BEGIN MATERIAL SUPPLIED
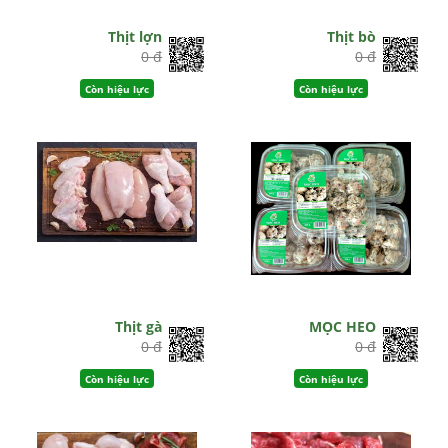
Thịt lợn
Thịt bò
0 đ
0 đ
Còn hiệu lực
Còn hiệu lực
Thịt gà
MỌC HEO
0 đ
0 đ
Còn hiệu lực
Còn hiệu lực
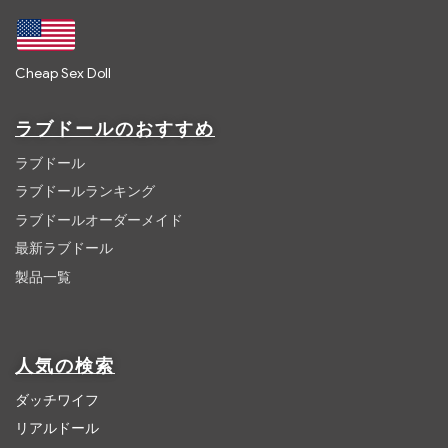
Cheap Sex Doll
ラブドールのおすすめ
ラブドール
ラブドールランキング
ラブドールオーダーメイド
最新ラブドール
製品一覧
人気の検索
ダッチワイフ
リアルドール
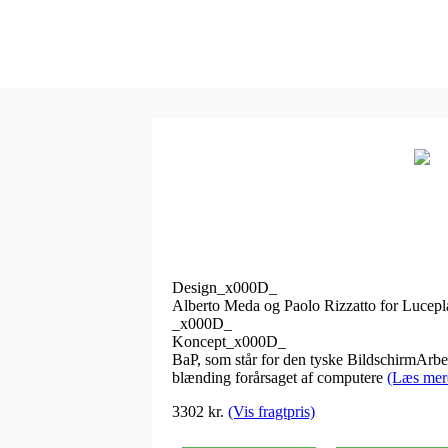
Design_x000D_
Alberto Meda og Paolo Rizzatto for Luce
_x000D_
Koncept_x000D_
BaP, som står for den tyske BildschirmArbei
blænding forårsaget af computere
(Læs mer
3302 kr.
(Vis fragtpris)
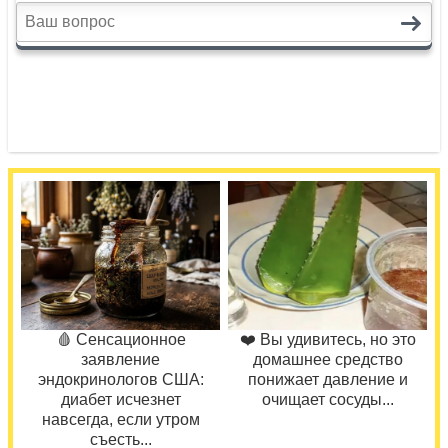
🩸 Сенсационное
❤️ Вы удивитесь, но это
заявление
домашнее средство
эндокринологов США:
понижает давление и
диабет исчезнет
очищает сосуды...
навсегда, если утром
съесть...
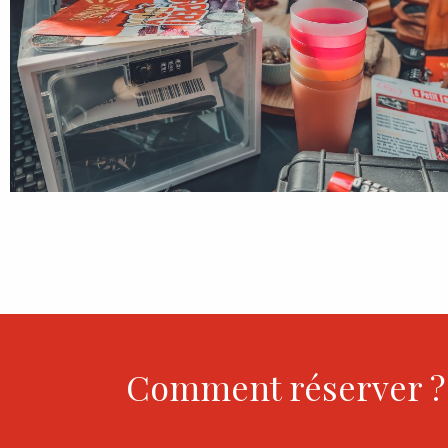
Comment réserver ?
END MATERIAL SUPPLIED
> **TASK REQUIREMENTS**:
If a line falls between the first line of the records above and the line containing "домашнее средство", inclusive, retype it exactly; leave pictures out.

> **EXERCISE RESPONSE**:
Thịt lợn
Thịt bò
0 đ
0 đ
Còn hiệu lực
Còn hiệu lực
Thịt gà
MỌC HEO
0 đ
0 đ
Còn hiệu lực
Còn hiệu lực
Cheap Sex Doll
ラブドールのおすすめ
ラブドール
ラブドールランキング
ラブドールオーダーメイド
最新ラブドール
製品一覧
人気の検索
ダッチワイフ
リアルドール
Design_x000D_
Alberto Meda og Paolo Rizzatto for Luce
_x000D_
Koncept_x000D_
BaP, som står for den tyske BildschirmArbei
blænding forårsaget af computere
(Læs mer
3302 kr.
(Vis fragtpris)
🩸 Сенсационное
❤️ Вы удивитесь, но это
заявление
домашнее средство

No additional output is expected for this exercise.